▸ EXERCISE DESCRIPTION:
Using the data beneath this instruction, retype only the lines from the one that contains "Outdoor Furniture Covers" down to the one that contains "Home Solutions", both included, exactly as they appear.

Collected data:
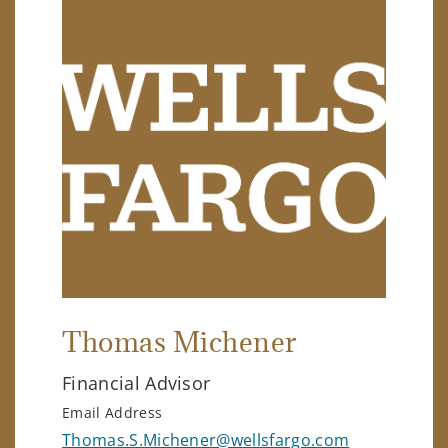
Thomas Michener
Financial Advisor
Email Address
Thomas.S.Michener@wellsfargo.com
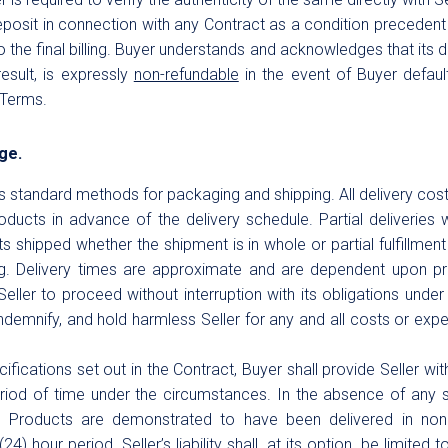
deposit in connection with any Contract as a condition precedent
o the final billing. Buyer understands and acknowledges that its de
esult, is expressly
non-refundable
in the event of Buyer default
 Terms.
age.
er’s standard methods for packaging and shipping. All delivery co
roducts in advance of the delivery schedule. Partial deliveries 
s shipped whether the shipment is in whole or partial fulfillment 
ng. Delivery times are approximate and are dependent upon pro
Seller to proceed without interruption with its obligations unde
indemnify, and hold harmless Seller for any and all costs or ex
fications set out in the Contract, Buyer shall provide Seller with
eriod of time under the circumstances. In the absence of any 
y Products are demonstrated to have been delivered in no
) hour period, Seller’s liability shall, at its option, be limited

...

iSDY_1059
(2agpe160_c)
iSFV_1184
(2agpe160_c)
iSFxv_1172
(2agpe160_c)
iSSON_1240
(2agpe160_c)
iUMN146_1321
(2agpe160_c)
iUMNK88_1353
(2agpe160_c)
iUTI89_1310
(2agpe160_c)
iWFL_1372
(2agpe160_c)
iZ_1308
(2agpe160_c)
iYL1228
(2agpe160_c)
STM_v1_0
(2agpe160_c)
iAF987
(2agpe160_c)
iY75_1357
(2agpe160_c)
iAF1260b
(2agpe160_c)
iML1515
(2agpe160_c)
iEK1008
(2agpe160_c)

...

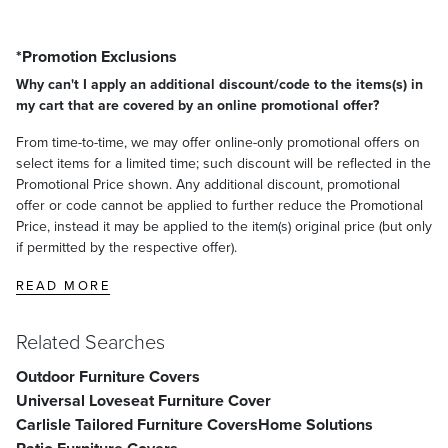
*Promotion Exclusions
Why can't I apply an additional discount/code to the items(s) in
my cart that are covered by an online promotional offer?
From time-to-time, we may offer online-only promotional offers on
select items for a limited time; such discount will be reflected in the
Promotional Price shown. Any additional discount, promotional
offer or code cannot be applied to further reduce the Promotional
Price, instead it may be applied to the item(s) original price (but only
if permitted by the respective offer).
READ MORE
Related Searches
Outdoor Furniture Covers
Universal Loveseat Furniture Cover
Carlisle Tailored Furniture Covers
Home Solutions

▸ REPLY:
Outdoor Furniture Covers
Universal Loveseat Furniture Cover
Carlisle Tailored Furniture Covers
Home Solutions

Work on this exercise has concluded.